First, one contestant, Norah O’Donnell of Roll Call and every MSNBC show on record apparently bombed — I have independently confirmed these reports. The Hotline is merciful by pointing out that Norah — a friend of mine — is very good looking. She is. But which organizer, looking for an amateur yuck-meister said, “Get me Norah O’Donnell!” in the first place? Norah has a great future as a Stepford Pundit, but Shecky O’Donnell she ain’t. Will they invite Fred Barnes for a hip-hop rap-fest next? She’s bright — especially when compared to some of her MSNBC colleagues — like chat room czar Omar Waskow, who reminds me of that alien from the “Predator” movies and is about as intelligible. I shouldn’t be too hard on him, Wascow has very important hair. Apparently, Kellyanne Fitzpatrick — another friend from the green room circuit — showed her underwear as part of her routine. Kellyanne knows how to lead with her strengths. Norman Ornstein who I know from my years at the American Enterprise Institute came in at third funniest, but most discussed. Ornstein is immensely popular in Washington, and he is genuinely funny. Hotline mysteriously calls Norm — a process over politics pro-Clinton academic — a conservative. His conservatism has certainly been infected by his Clintonism, because he apparently spilled the beans about his private life in a big way. His wife thinks oral sex is adultery: ‘That probably explains why we haven’t had any.’ Norm came in third, Newsweek’s Matt Cooper came in first. But it is the guy who came in second I find the most shocking.
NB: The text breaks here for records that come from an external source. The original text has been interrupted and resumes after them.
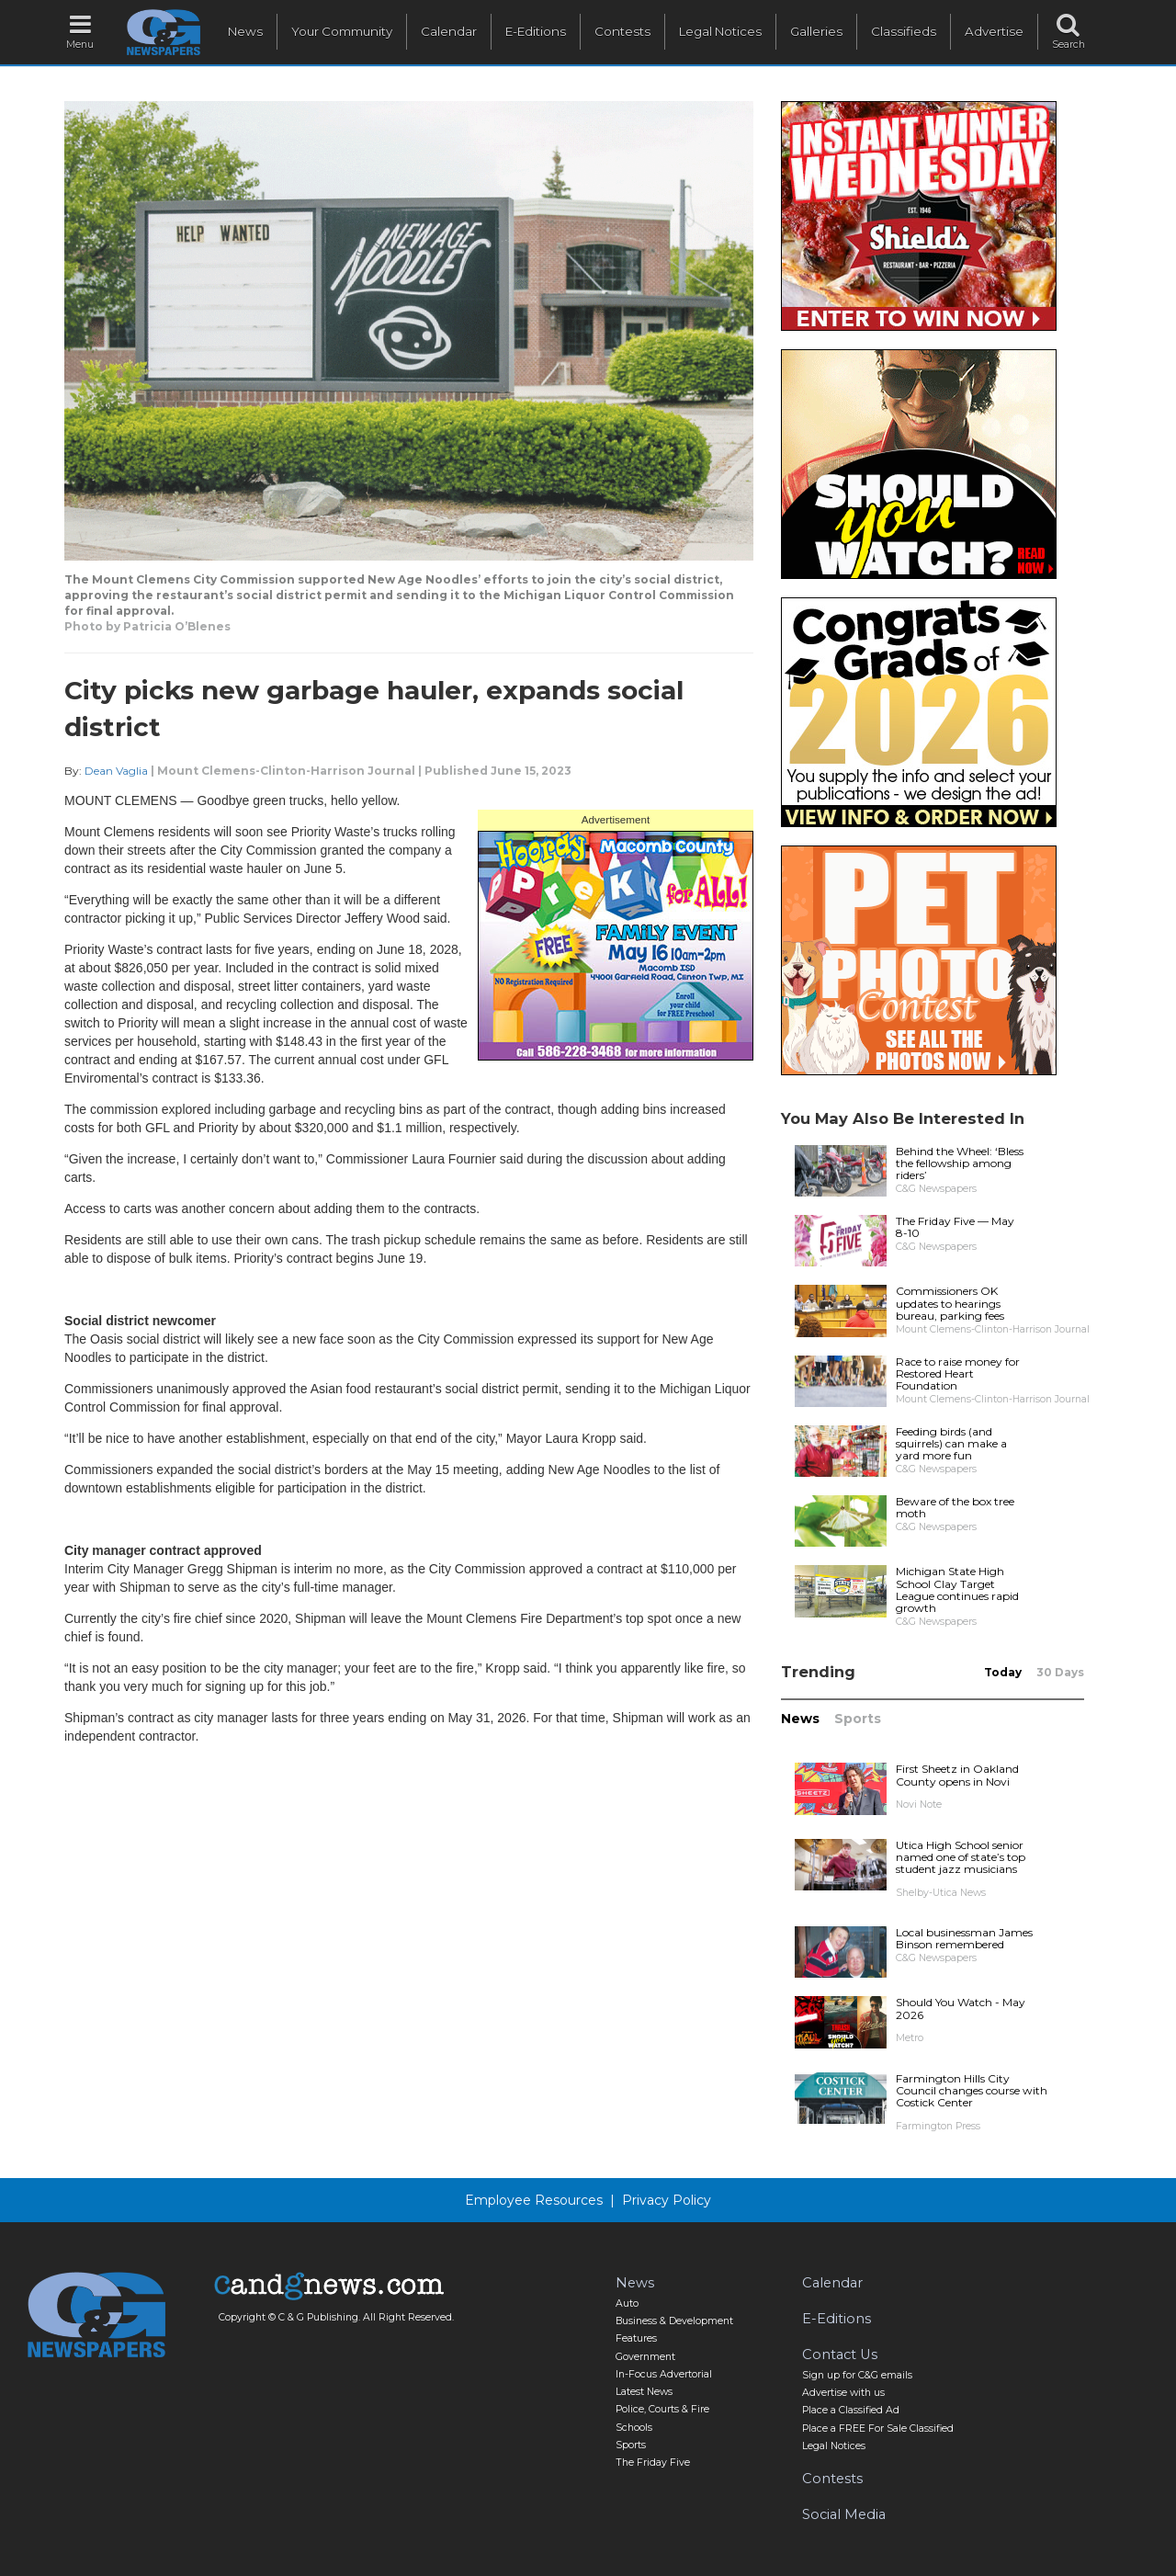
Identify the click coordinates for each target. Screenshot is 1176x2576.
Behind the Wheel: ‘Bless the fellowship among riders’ (959, 1163)
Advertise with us (843, 2393)
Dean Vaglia (116, 770)
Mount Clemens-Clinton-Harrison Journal (286, 770)
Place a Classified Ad (850, 2410)
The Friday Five (653, 2462)
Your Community (341, 31)
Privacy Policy (666, 2200)
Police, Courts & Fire (662, 2409)
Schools (634, 2428)
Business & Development (674, 2321)
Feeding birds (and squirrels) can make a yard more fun (951, 1443)
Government (645, 2357)
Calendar (449, 31)
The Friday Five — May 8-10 (955, 1227)
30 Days (1060, 1672)
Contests (622, 31)
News (245, 31)
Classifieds (903, 31)
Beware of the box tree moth (955, 1507)
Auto (627, 2303)
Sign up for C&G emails (857, 2375)
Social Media (844, 2514)
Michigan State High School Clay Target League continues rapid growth (957, 1589)
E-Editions (535, 31)
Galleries (816, 31)
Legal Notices (720, 31)
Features (636, 2338)
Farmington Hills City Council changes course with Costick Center (971, 2090)
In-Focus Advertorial (664, 2374)
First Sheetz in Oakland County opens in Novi (957, 1774)
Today (1003, 1672)
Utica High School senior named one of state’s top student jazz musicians (960, 1857)
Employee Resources (534, 2200)
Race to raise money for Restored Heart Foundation (958, 1373)
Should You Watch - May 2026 (960, 2008)
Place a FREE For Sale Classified (878, 2428)
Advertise (994, 31)
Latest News (644, 2392)
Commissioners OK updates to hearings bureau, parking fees (950, 1303)
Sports (857, 1718)
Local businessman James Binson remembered (964, 1938)
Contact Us (839, 2354)
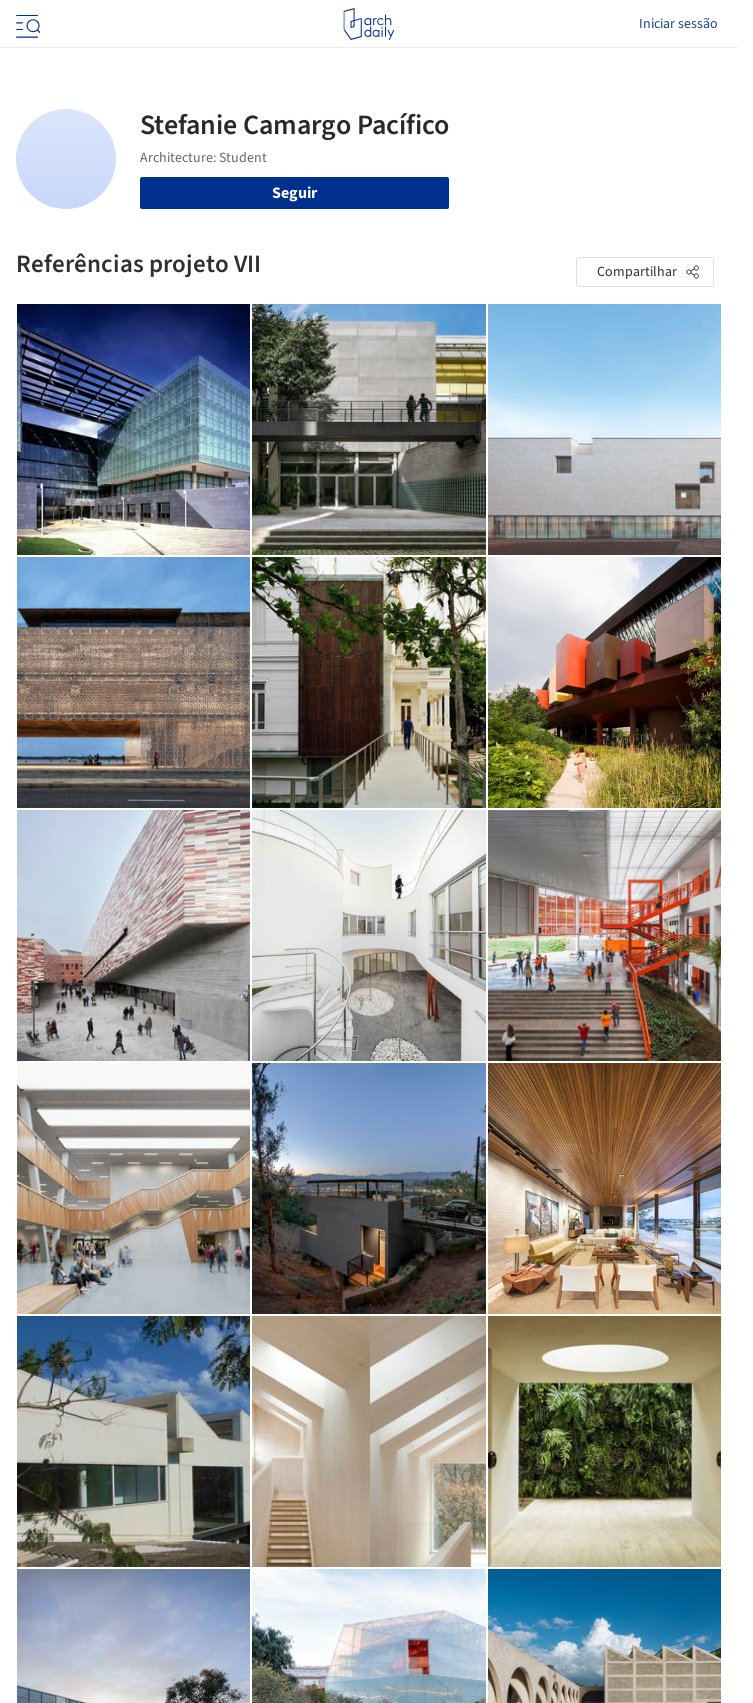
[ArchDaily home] (368, 24)
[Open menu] (26, 24)
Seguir (294, 193)
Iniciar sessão (678, 24)
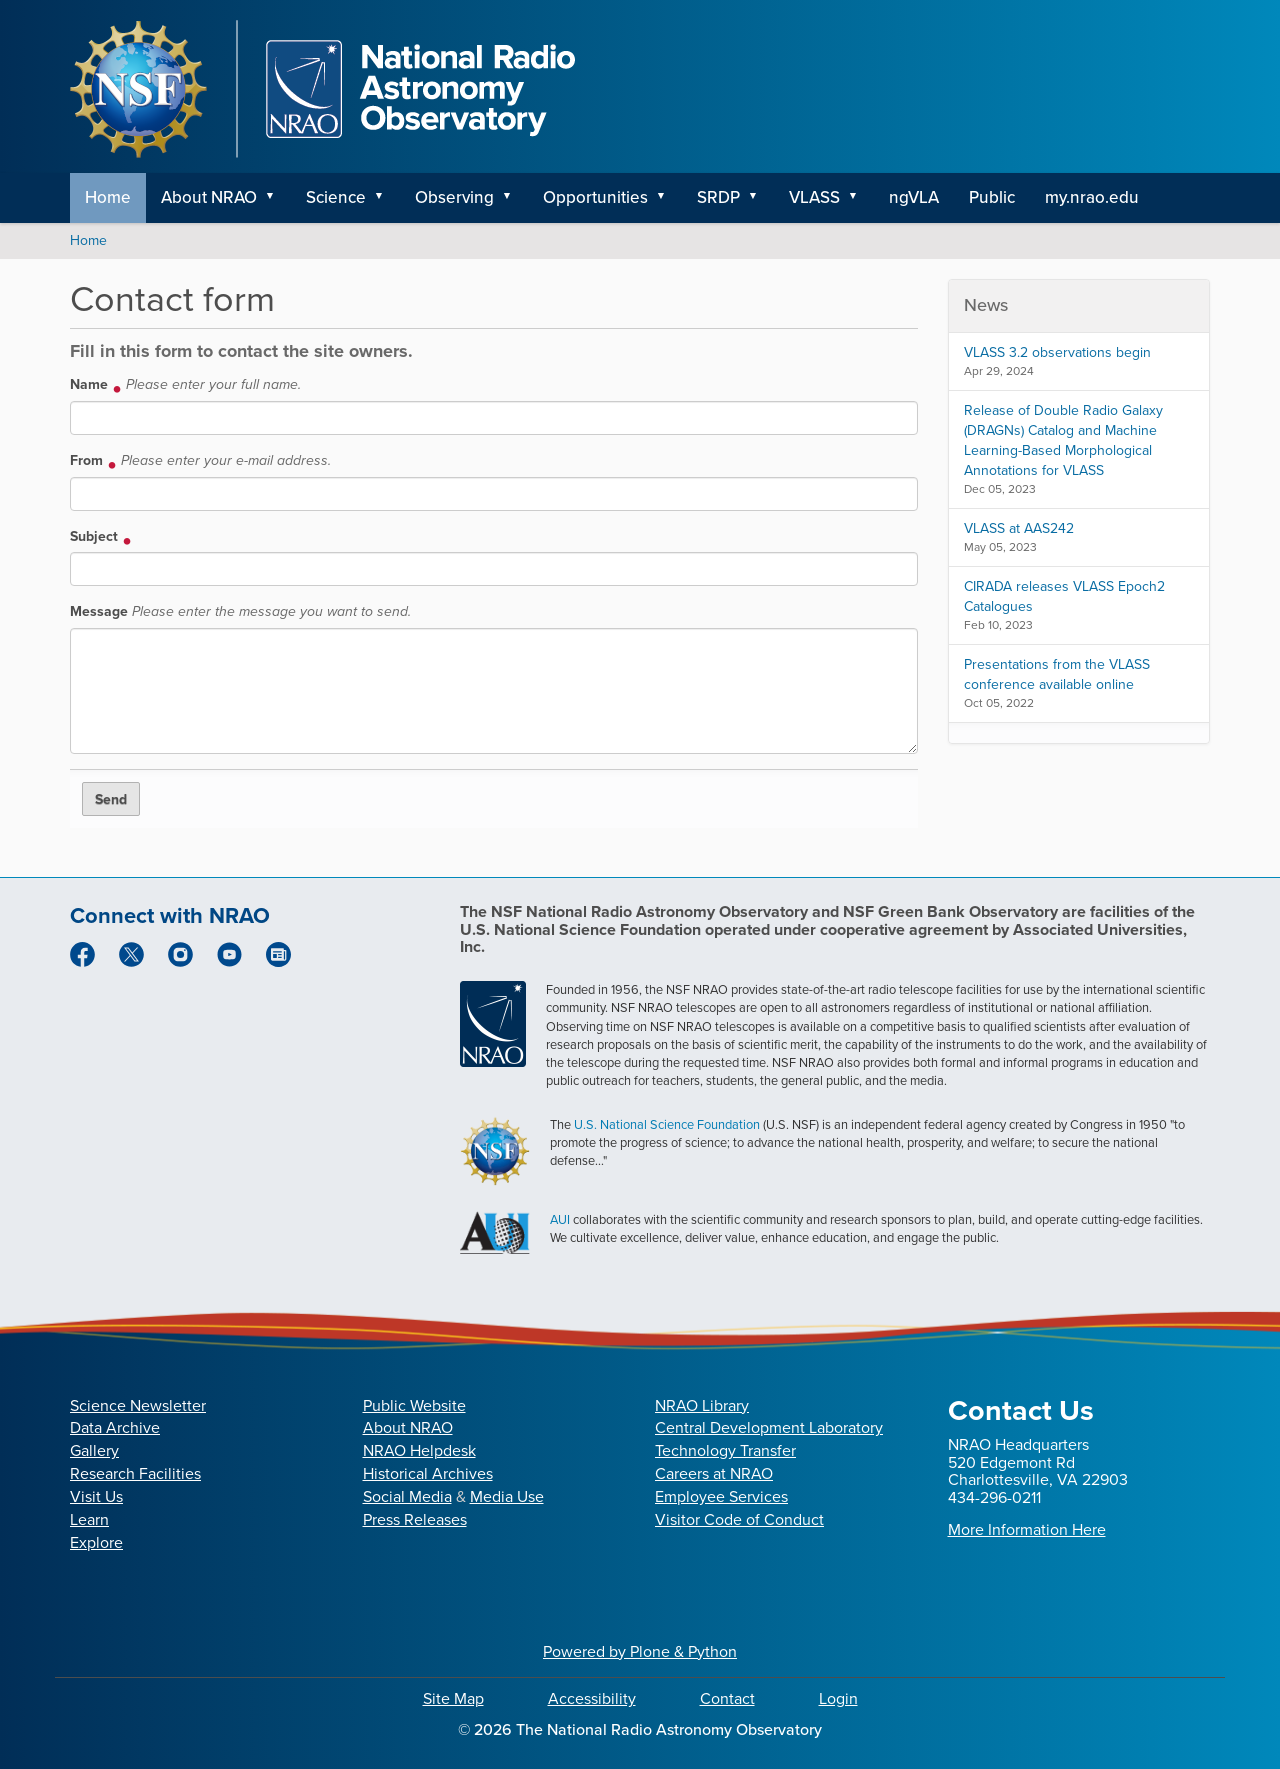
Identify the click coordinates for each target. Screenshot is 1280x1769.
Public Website (414, 1405)
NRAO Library (702, 1405)
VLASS (814, 197)
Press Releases (415, 1519)
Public (992, 197)
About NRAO (209, 197)
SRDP (718, 197)
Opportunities (595, 197)
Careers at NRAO (714, 1473)
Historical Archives (428, 1473)
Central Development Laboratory (769, 1427)
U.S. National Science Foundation (667, 1124)
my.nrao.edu (1092, 197)
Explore (96, 1542)
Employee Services (721, 1496)
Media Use (507, 1496)
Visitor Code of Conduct (739, 1519)
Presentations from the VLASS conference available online (1057, 674)
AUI (560, 1219)
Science (336, 197)
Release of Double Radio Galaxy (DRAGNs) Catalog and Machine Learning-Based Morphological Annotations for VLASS (1063, 440)
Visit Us (96, 1496)
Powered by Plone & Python (640, 1651)
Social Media (407, 1496)
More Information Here (1027, 1529)
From (200, 460)
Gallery (94, 1450)
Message (240, 611)
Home (108, 197)
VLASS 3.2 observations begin (1057, 352)
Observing (454, 197)
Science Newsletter (138, 1405)
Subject (101, 536)
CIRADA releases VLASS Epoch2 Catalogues (1064, 596)
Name (185, 384)
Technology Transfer (725, 1450)
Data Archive (115, 1427)
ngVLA (914, 197)
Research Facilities (135, 1473)
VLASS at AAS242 (1019, 528)
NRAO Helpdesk (419, 1450)
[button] (277, 198)
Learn (89, 1519)
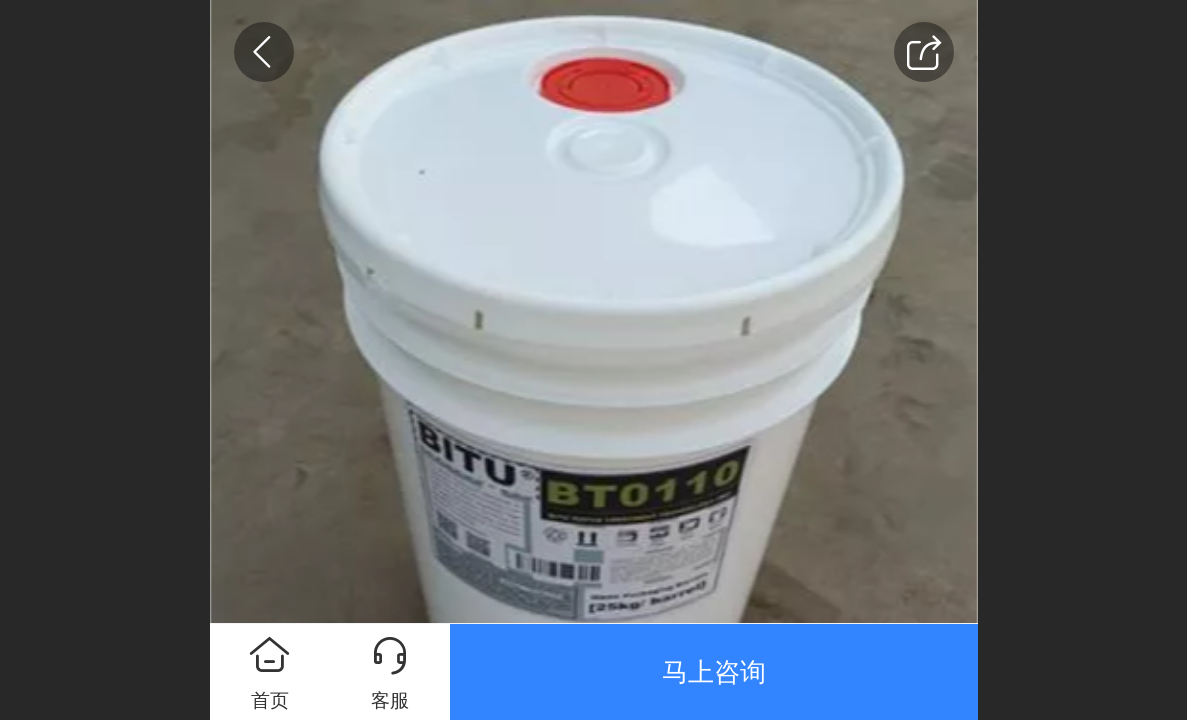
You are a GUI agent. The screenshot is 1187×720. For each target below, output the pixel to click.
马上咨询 (714, 672)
Former Lewinsky lawyer Bill Ginsberg got up and did anti-Tripp and Starr humor, to clearly positive reviews. His kicker: They should provide a picture of Linda Tripp with all prescriptions of viagra — to prevent people from overdosing. Buh- dum-bum!

The obvious retort is they could do the same with his picture on packages of halcyon. Months ago, after one of the occasions when he attacked my mother, I said on some TV show that Bill Ginsberg had a million monkeys banging on typewriters in his head, so you never know what might come out of his mouth. The next day he was asked to respond. He said deadpan to the cameras, “Jonah, the monkeys are asleep right now.”